Wie die Gewerkschaft gesehen und in welcher Form wertgeschätzt werden soll, ist bis heute umstritten. Garsztecki ergänzt: "Die jetzige Regierungspartei PiS, deren Vorsitzender Jarosław Kaczyński übrigens damals auch am Runden Tisch saß, sagt, dieser Kompromiss ginge zu weit." Der Vater von Polens heutigem Ministerpräsidenten Mateusz Morawiecki hatte sogar die "Kämpfenden Solidarność" mitgegründet.

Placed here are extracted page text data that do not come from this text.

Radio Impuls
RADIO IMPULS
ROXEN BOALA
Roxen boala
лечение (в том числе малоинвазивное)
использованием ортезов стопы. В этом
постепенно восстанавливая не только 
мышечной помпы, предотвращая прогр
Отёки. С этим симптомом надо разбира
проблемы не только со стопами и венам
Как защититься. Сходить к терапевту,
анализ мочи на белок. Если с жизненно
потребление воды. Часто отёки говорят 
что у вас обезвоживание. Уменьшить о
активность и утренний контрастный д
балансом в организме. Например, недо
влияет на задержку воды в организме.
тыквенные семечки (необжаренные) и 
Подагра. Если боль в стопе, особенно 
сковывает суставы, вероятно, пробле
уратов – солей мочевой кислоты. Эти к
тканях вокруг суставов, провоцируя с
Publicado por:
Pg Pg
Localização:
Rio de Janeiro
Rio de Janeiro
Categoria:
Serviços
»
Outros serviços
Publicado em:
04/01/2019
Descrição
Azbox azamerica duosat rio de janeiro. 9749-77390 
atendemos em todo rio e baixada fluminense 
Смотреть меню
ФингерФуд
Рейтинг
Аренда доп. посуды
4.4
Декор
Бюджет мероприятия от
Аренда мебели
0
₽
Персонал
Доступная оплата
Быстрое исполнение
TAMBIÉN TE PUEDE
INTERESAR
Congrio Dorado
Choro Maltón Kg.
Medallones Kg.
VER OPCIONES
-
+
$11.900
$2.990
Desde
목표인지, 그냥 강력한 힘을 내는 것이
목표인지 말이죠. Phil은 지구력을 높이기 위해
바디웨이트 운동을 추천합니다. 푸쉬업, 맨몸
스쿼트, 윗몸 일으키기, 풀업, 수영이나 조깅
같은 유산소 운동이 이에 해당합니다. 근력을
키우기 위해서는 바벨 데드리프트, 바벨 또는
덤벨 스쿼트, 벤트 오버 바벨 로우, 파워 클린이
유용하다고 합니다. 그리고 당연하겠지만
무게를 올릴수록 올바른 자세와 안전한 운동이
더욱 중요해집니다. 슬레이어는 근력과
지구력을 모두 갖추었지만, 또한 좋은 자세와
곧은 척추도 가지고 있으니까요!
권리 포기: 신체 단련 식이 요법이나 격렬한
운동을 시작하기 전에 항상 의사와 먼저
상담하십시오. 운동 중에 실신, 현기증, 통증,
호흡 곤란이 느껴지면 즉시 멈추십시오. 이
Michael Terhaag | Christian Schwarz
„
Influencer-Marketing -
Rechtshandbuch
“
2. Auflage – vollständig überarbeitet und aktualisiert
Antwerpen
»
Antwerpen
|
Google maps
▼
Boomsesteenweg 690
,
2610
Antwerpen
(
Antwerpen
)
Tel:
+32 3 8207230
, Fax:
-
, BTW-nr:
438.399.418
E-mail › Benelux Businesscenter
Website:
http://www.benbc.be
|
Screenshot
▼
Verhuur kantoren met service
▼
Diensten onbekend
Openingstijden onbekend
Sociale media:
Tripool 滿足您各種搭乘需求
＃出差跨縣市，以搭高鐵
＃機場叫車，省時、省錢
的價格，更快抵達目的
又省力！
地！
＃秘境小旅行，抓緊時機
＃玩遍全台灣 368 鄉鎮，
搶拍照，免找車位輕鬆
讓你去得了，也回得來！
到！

In der westlichen Welt verbinde man mit Fall des eisernen Vorhangs fast nur den Fall der Mauer, erklärt Garsztecki. "Aber als die Mauer fiel, am 9. November 1989, gab es in Polen schon demokratische, nicht kommunistische Ministerpräsidenten. Da wünscht man sich eine andere Würdigung."

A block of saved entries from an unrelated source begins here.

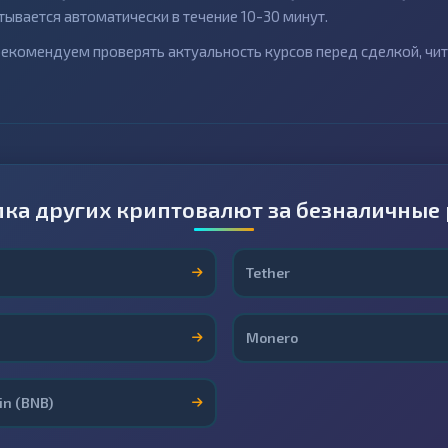
ывается автоматически в течение 10-30 минут.
) рекомендуем проверять актуальность курсов перед сделкой, чи
ка других криптовалют за безналичные
Tether
Monero
in (BNB)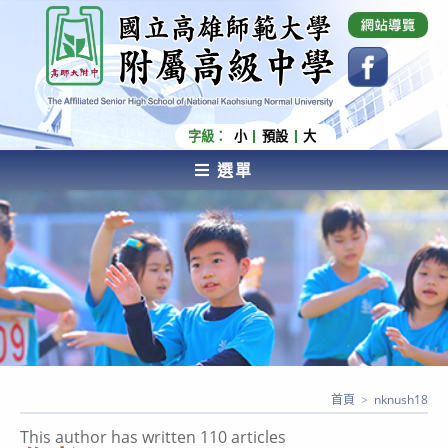
跳
國立高雄師範大學附屬高級中學 Affiliated Senior
High School of National Kaohsiung Normal
轉
University
至
主
要
內
字級：
小
預設
大
容
選單
AFFILIATED SENIOR HIGH SCHOOL OF NATIONAL
KAOHSIUNG NORMAL UNIVERSITY
首頁
>
nknush18
This author has written 110 articles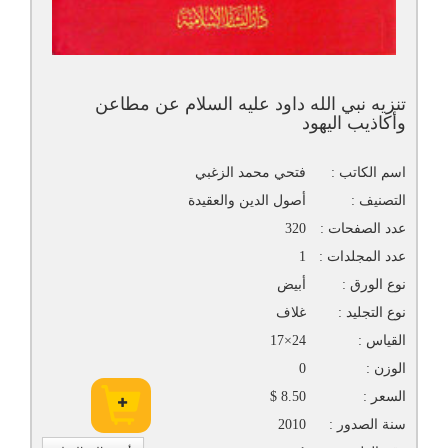
تنزيه نبي الله داود عليه السلام عن مطاعن
وأكاذيب اليهود
اسم الكاتب :
فتحي محمد الزغبي
التصنيف :
أصول الدين والعقيدة
عدد الصفحات :
320
عدد المجلدات :
1
نوع الورق :
أبيض
نوع التجليد :
غلاف
القياس :
24×17
الوزن :
0
السعر :
8.50 $
سنة الصدور :
2010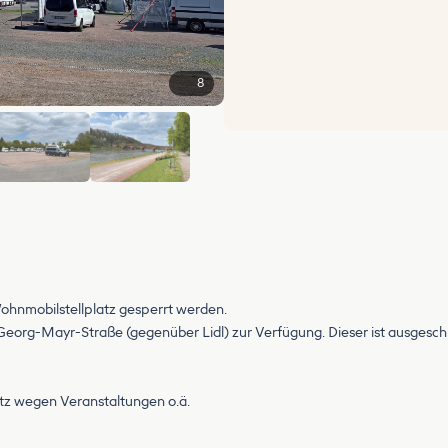
8
+2
ohnmobilstellplatz gesperrt werden.
 Georg-Mayr-Straße (gegenüber Lidl) zur Verfügung. Dieser ist ausgesch
atz wegen Veranstaltungen o.ä.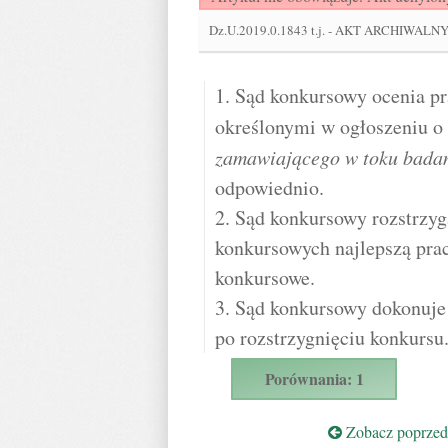
Dz.U.2019.0.1843 t.j.
-
AKT ARCHIWALNY - U
1. Sąd konkursowy ocenia pr
określonymi w ogłoszeniu o 
zamawiającego w toku badani
odpowiednio.
2. Sąd konkursowy rozstrzyg
konkursowych najlepszą prac
konkursowe.
3. Sąd konkursowy dokonuje 
po rozstrzygnięciu konkursu
Porównania: 1
Zobacz poprzedn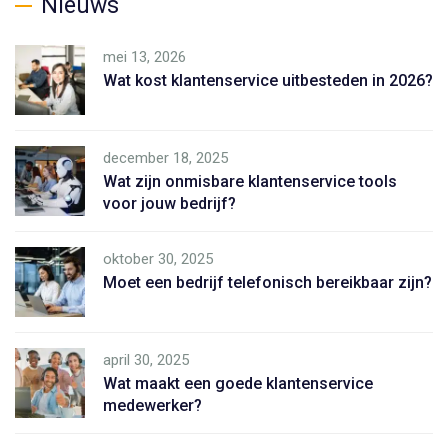
e
Nieuws
r
g
:
o
mei 13, 2026
r
Wat kost klantenservice uitbesteden in 2026?
i
e
ë
december 18, 2025
n
Wat zijn onmisbare klantenservice tools
voor jouw bedrijf?
oktober 30, 2025
Moet een bedrijf telefonisch bereikbaar zijn?
april 30, 2025
Wat maakt een goede klantenservice
medewerker?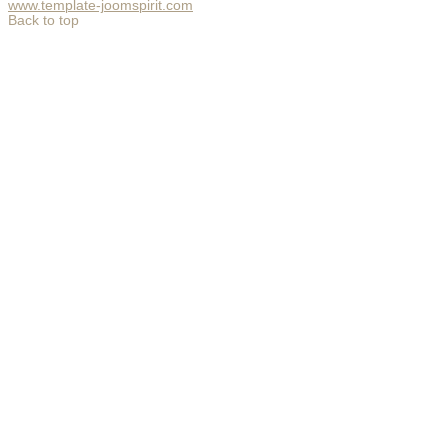
www.template-joomspirit.com
Back to top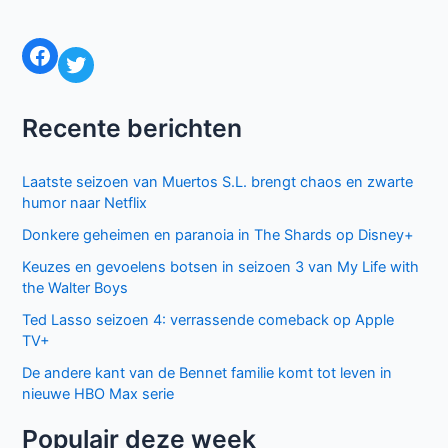
Mijn naam, e-mail en site bewaren in deze
browser voor de volgende keer wanneer ik een reactie
plaats.
Facebook
Twitter
Recente berichten
Laatste seizoen van Muertos S.L. brengt chaos en zwarte
humor naar Netflix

Die symbolische Bedeutung der Solidarność ist in Polen also noch immer sehr groß. Heute sei sie allerdings eine "ganz normale Gewerkschaft, die eins zu eins auf PiS-Linie liegt und extrem konservativ und katholisch ist – das war sie 1980 natürlich nicht."
Polen streitet also.
Und mit einem Blick auf die Geschichte des Landes lassen sich mache Streitereien besser verstehen.